Погромыхивая медяками в кармане, он толкается на трамвайной остановке, игриво поглядывает на красивых девушек и подумывает: а что, елки-палки, может быть, и жениться пора?
Но по мере приближения к родительскому дому добродушное настроение улетучивается, и мысли становятся малоподвижными.
Дверь, как всегда, открывает мать.
Она плохо видна в коридорном сумраке, блестят лишь очки да седина.
— Приветствую, — говорит Иларион и, как будто он находится на трибуне, поднимает для приветствия руку.
— Привет, привет, — отвечает мать.
— Молодежь дома? — Иларион имеет в виду сестру, ее мужа и детей.
— Ушли куда-то, да ты проходи. Лучше в нашу комнату, отец там.
В это время из первой комнаты выезжает на машине четырехлетний Сергунька. Одной рукой он держится за руль, другой — бьет гаечным ключом по железному капоту да еще вопит дяде что-то радостное.
— Тише ты! — кричит на Сергуньку мать. — Вот еще навязали на мою голову. Самих по суткам дома не бывает… И когда все это кончится?!
Начинается старая песня, слушать которую Иларион не может без душевного содрогания. Сразу хочется чем-то помочь старикам. А чем поможешь?
Он опускает глаза и прошмыгивает в комнату родителей.

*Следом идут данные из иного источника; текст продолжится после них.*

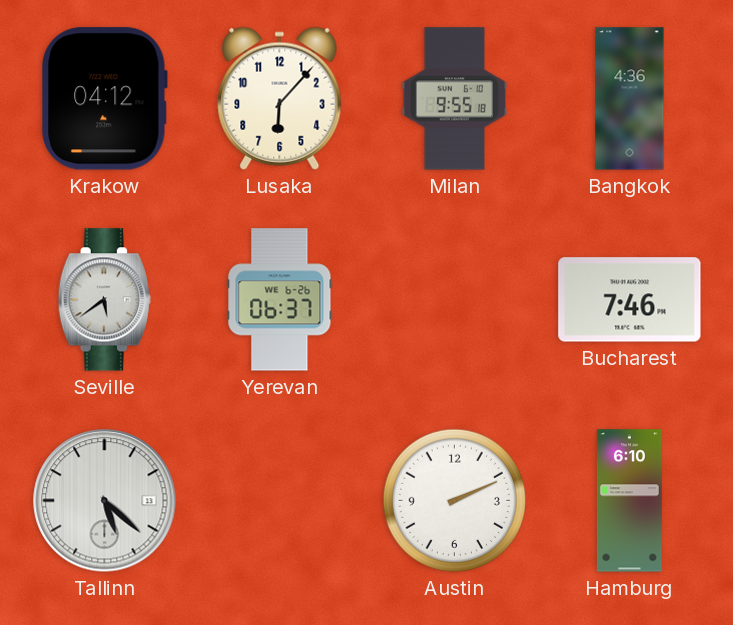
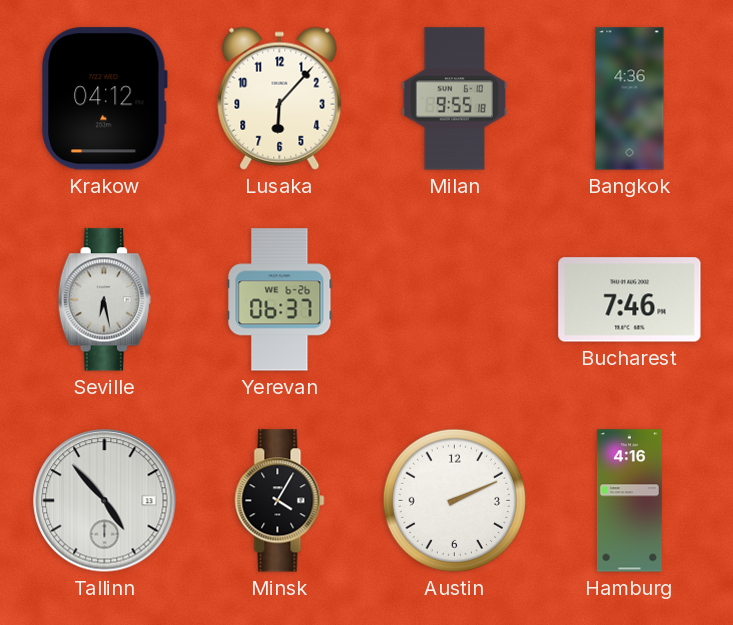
Seville: 5:39 -> 6:28
Tallinn: 5:22 -> 4:53
Minsk: none -> 4:05
Hamburg: 6:10 -> 4:16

В этот последний приход Илариона отец стоял возле письменного стола и что-то делал. Он кивнул Илариону и продолжал свое занятие.
Отец был в синих сатиновых шароварах, висевших на нем наподобие цыганской юбки, и в застиранной майке, которая подчеркивала неестественную белизну кожи и старческий бархатистый жирок на плечах.
Несмотря на пенсионный возраст, он еще работал, имел несколько приемных дней в заводской поликлинике. Всю жизнь, сколько помнит Иларион, отец с первым светом уходил к своим больным и возвращался, когда в доме уже горело электричество.
Однако на склоне дней, при полном уме и ясной памяти, им овладело более чем странное увлечение: он стал мастерить картонные коробки и обклеивать их цветными картинками из журналов.